- **EXERCISE**
For the records below, count the lines containing the word "create" and reply with the number alone.

- **GIVEN ENTRIES**
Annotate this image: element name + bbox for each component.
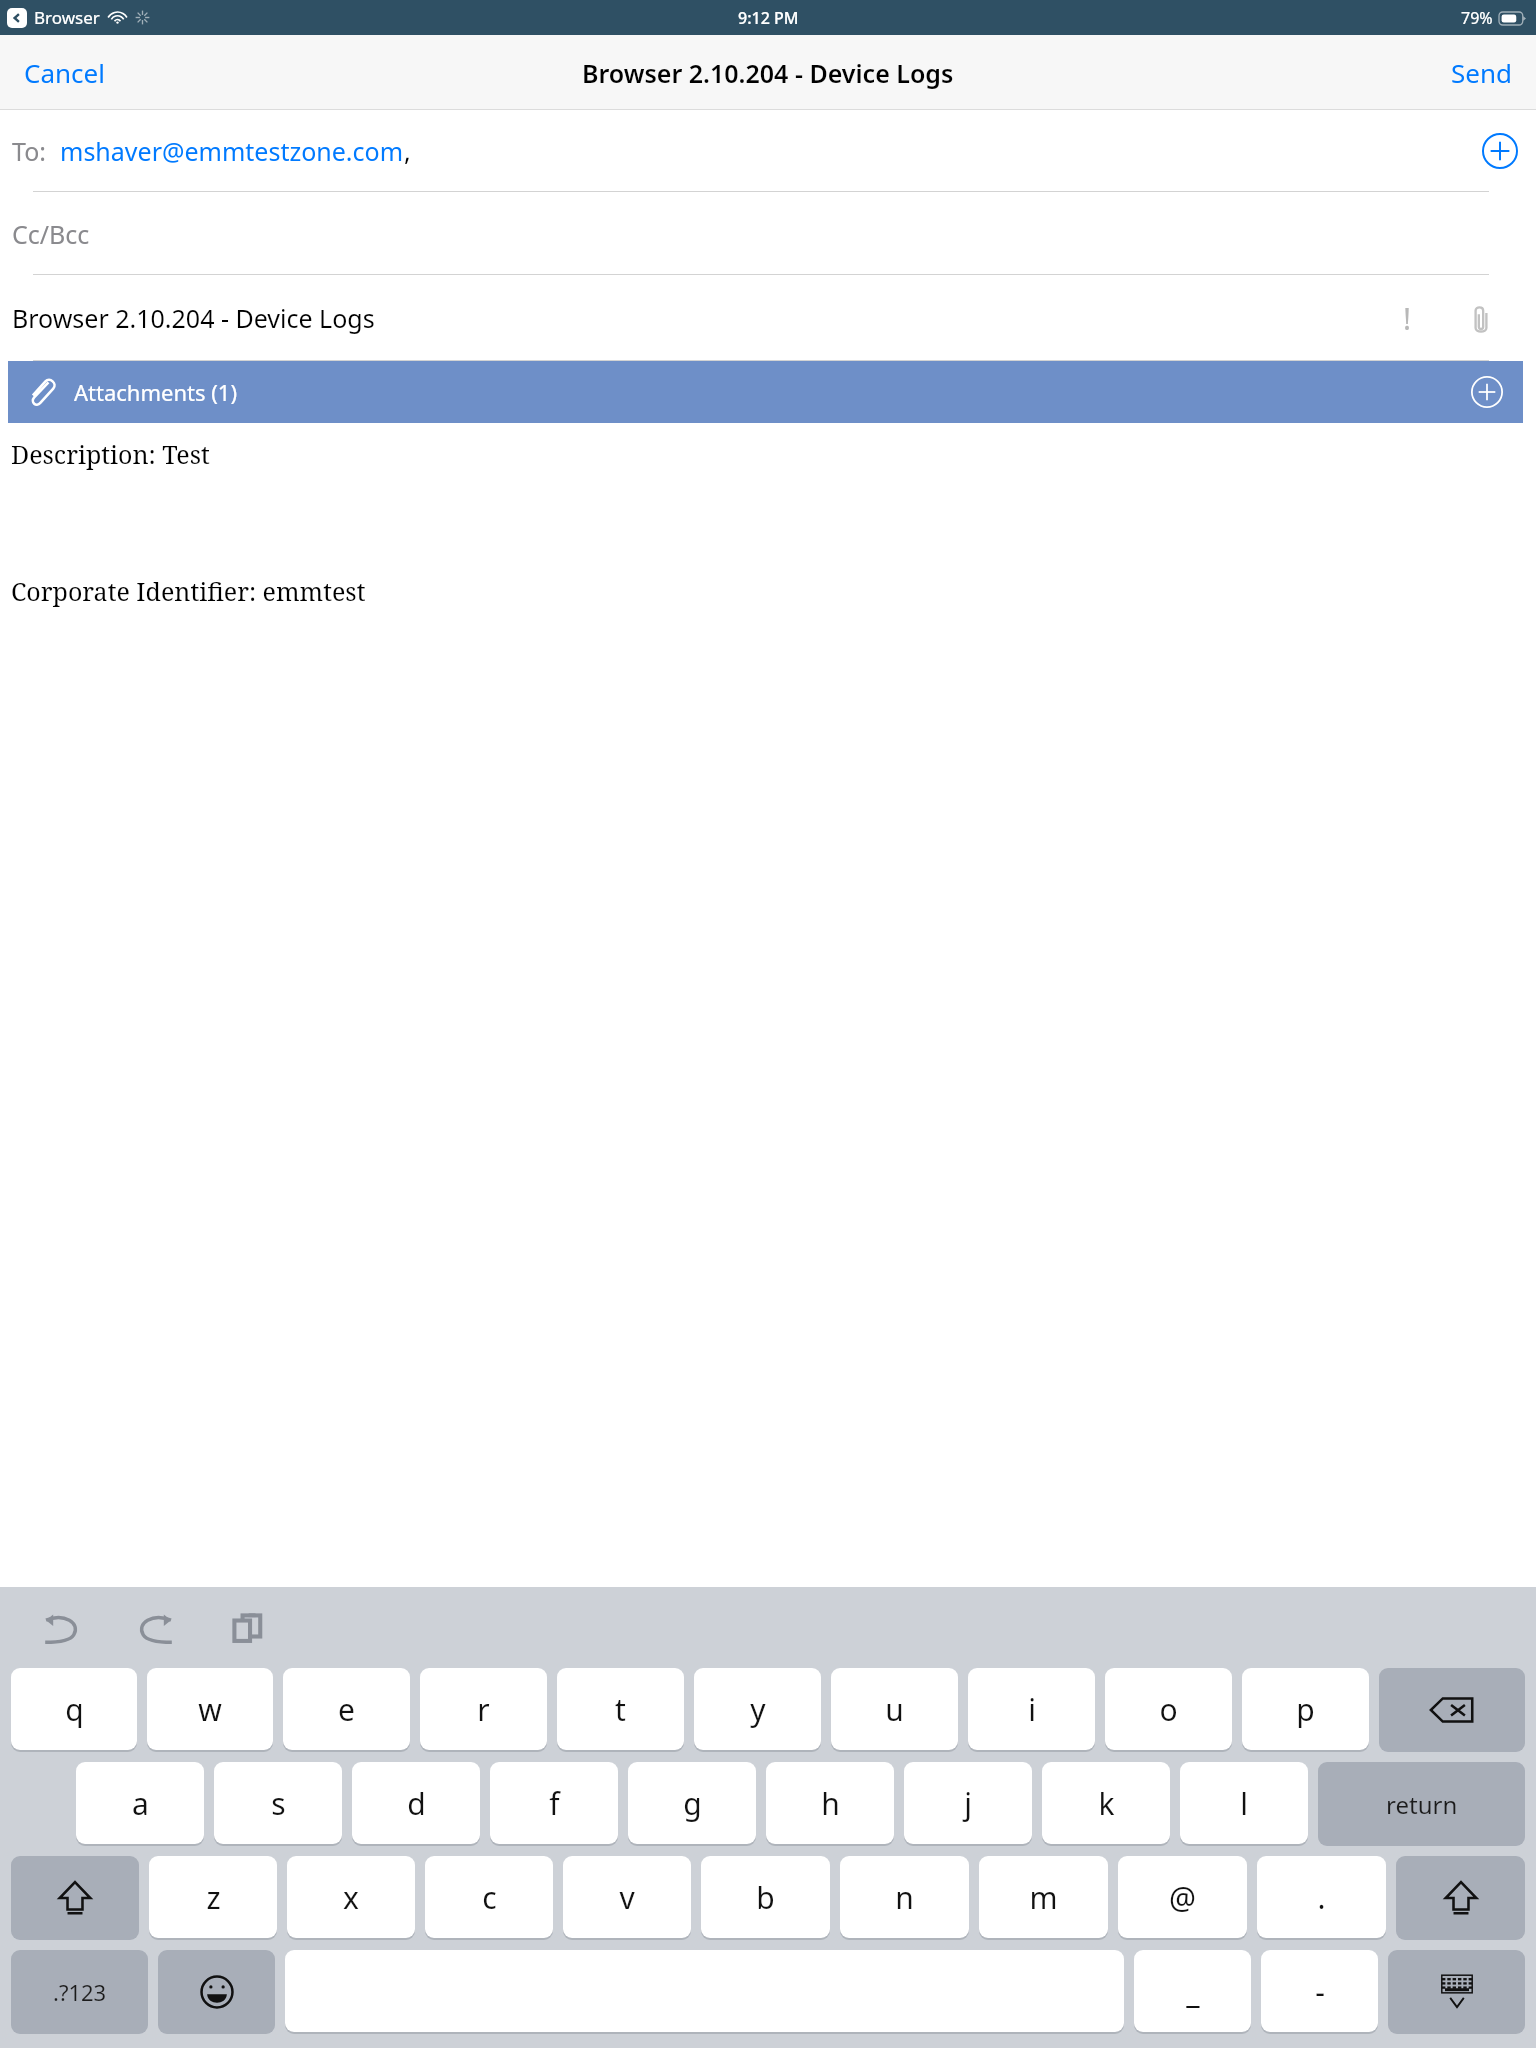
button[interactable]: Browser 2.10.204 - Device Logs xyxy=(0,275,1536,361)
button[interactable]: w xyxy=(147,1668,273,1752)
button[interactable]: v xyxy=(563,1856,691,1940)
staticText: m xyxy=(1029,1877,1058,1918)
button[interactable]: u xyxy=(831,1668,958,1752)
staticText: w xyxy=(198,1689,222,1730)
button[interactable]: m xyxy=(979,1856,1108,1940)
button[interactable]: @ xyxy=(1118,1856,1247,1940)
staticText: Send xyxy=(1451,55,1512,90)
staticText: a xyxy=(132,1783,149,1824)
staticText: z xyxy=(206,1877,221,1918)
button[interactable]: Hide keyboard xyxy=(1388,1950,1525,2034)
staticText: k xyxy=(1098,1783,1115,1824)
button[interactable]: q xyxy=(11,1668,137,1752)
staticText: c xyxy=(482,1877,497,1918)
button[interactable] xyxy=(1379,1668,1525,1752)
button[interactable]: Redo xyxy=(127,1600,183,1656)
staticText: j xyxy=(964,1783,972,1824)
staticText: d xyxy=(407,1783,426,1824)
button[interactable]: e xyxy=(283,1668,410,1752)
button[interactable]: Add recipient xyxy=(1478,129,1522,173)
button[interactable]: n xyxy=(840,1856,969,1940)
staticText: x xyxy=(343,1877,359,1918)
button[interactable]: d xyxy=(352,1762,480,1846)
button[interactable]: g xyxy=(628,1762,756,1846)
button[interactable]: r xyxy=(420,1668,547,1752)
staticText: Attachments (1) xyxy=(74,377,237,407)
button[interactable]: Space xyxy=(285,1950,1124,2034)
staticText: , xyxy=(404,134,411,168)
button[interactable]: Cc/Bcc xyxy=(0,192,1536,275)
staticText: b xyxy=(756,1877,775,1918)
button[interactable]: s xyxy=(214,1762,342,1846)
staticText: 9:12 PM xyxy=(738,7,799,29)
button[interactable]: To: xyxy=(0,110,1536,192)
staticText: i xyxy=(1028,1689,1036,1730)
staticText: v xyxy=(619,1877,635,1918)
staticText: return xyxy=(1386,1788,1458,1821)
staticText: Browser 2.10.204 - Device Logs xyxy=(582,56,954,90)
staticText: f xyxy=(549,1783,560,1824)
button[interactable]: j xyxy=(904,1762,1032,1846)
staticText: p xyxy=(1296,1689,1315,1730)
staticText: ! xyxy=(1403,298,1412,339)
button[interactable]: Cancel xyxy=(0,43,129,102)
button[interactable]: l xyxy=(1180,1762,1308,1846)
staticText: 79% xyxy=(1461,7,1493,29)
button[interactable]: o xyxy=(1105,1668,1232,1752)
button[interactable]: c xyxy=(425,1856,553,1940)
button[interactable]: z xyxy=(149,1856,277,1940)
staticText: _ xyxy=(1186,1971,1200,2012)
staticText: - xyxy=(1315,1971,1325,2012)
button[interactable]: Attachments (1) xyxy=(8,361,1523,423)
staticText: Browser 2.10.204 - Device Logs xyxy=(12,301,375,335)
staticText: Browser xyxy=(34,6,100,29)
staticText: To: xyxy=(12,134,46,168)
button[interactable]: b xyxy=(701,1856,830,1940)
button[interactable]: Add attachment xyxy=(1467,372,1507,412)
staticText: g xyxy=(683,1783,702,1824)
staticText: u xyxy=(885,1689,904,1730)
staticText: n xyxy=(895,1877,914,1918)
button[interactable]: y xyxy=(694,1668,821,1752)
button[interactable]: p xyxy=(1242,1668,1369,1752)
staticText: .?123 xyxy=(53,1977,107,2007)
button[interactable]: . xyxy=(1257,1856,1386,1940)
staticText: e xyxy=(338,1689,355,1730)
button[interactable]: k xyxy=(1042,1762,1170,1846)
button[interactable]: return xyxy=(1318,1762,1525,1846)
staticText: @ xyxy=(1169,1877,1196,1918)
button[interactable]: _ xyxy=(1134,1950,1251,2034)
staticText: l xyxy=(1240,1783,1248,1824)
button[interactable]: Paste xyxy=(220,1600,276,1656)
staticText: o xyxy=(1159,1689,1178,1730)
button[interactable]: a xyxy=(76,1762,204,1846)
button[interactable]: .?123 xyxy=(11,1950,148,2034)
staticText: s xyxy=(271,1783,286,1824)
staticText: Corporate Identifier: emmtest xyxy=(11,574,366,608)
button[interactable] xyxy=(11,1856,139,1940)
button[interactable]: f xyxy=(490,1762,618,1846)
staticText: t xyxy=(615,1689,626,1730)
staticText: q xyxy=(65,1689,84,1730)
button[interactable] xyxy=(1396,1856,1525,1940)
staticText: y xyxy=(750,1689,766,1730)
staticText: . xyxy=(1317,1877,1326,1918)
button[interactable]: Emoji xyxy=(158,1950,275,2034)
button[interactable]: x xyxy=(287,1856,415,1940)
staticText: Description: Test xyxy=(11,437,210,471)
button[interactable]: t xyxy=(557,1668,684,1752)
button[interactable]: - xyxy=(1261,1950,1378,2034)
staticText: Cc/Bcc xyxy=(12,217,90,251)
button[interactable]: Send xyxy=(1427,43,1536,102)
staticText: h xyxy=(821,1783,840,1824)
button[interactable]: i xyxy=(968,1668,1095,1752)
staticText: mshaver@emmtestzone.com xyxy=(60,134,404,168)
other: Attach file xyxy=(1466,304,1496,334)
button[interactable]: h xyxy=(766,1762,894,1846)
button[interactable]: Undo xyxy=(34,1600,90,1656)
staticText: r xyxy=(477,1689,490,1730)
staticText: Cancel xyxy=(24,55,105,90)
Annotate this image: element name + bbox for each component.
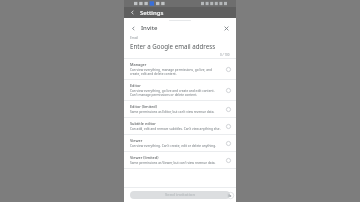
- button[interactable]: Select Viewer: [224, 139, 232, 147]
- staticText: Same permissions as Editor, but can't vi…: [130, 110, 215, 114]
- button[interactable]: Select Subtitle editor: [224, 122, 232, 130]
- staticText: Viewer (limited): [130, 155, 159, 160]
- staticText: Can view everything, manage permissions,…: [130, 68, 221, 76]
- button[interactable]: Viewer (limited): [124, 152, 236, 168]
- staticText: Manager: [130, 62, 147, 67]
- staticText: Email: [130, 36, 139, 40]
- button[interactable]: Select Editor: [224, 86, 232, 94]
- button[interactable]: Back: [129, 24, 138, 33]
- button[interactable]: Watermark: [226, 191, 234, 199]
- staticText: Invite: [141, 24, 158, 32]
- staticText: Can add, edit and remove subtitles. Can'…: [130, 127, 221, 131]
- button[interactable]: Back: [128, 8, 137, 17]
- button[interactable]: Viewer: [124, 135, 236, 151]
- staticText: Editor: [130, 83, 141, 88]
- staticText: Can view everything. Can't create, edit …: [130, 144, 217, 148]
- staticText: Subtitle editor: [130, 121, 156, 126]
- staticText: 0 / 100: [220, 53, 230, 57]
- button[interactable]: Close: [221, 23, 231, 33]
- button[interactable]: Send invitation: [130, 191, 230, 199]
- button[interactable]: Editor: [124, 80, 236, 100]
- button[interactable]: Manager: [124, 59, 236, 79]
- staticText: Settings: [140, 9, 164, 17]
- button[interactable]: Select Viewer (limited): [224, 156, 232, 164]
- staticText: Viewer: [130, 138, 143, 143]
- button[interactable]: Subtitle editor: [124, 118, 236, 134]
- button[interactable]: Select Manager: [224, 65, 232, 73]
- staticText: Send invitation: [165, 192, 196, 198]
- button[interactable]: Select Editor (limited): [224, 105, 232, 113]
- staticText: Editor (limited): [130, 104, 157, 109]
- staticText: Same permissions as Viewer, but can't vi…: [130, 161, 216, 165]
- button[interactable]: Editor (limited): [124, 101, 236, 117]
- staticText: Enter a Google email address: [130, 42, 216, 50]
- staticText: Can view everything, go live and create …: [130, 89, 221, 97]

- **OUTPUT OF THE EXERCISE**
2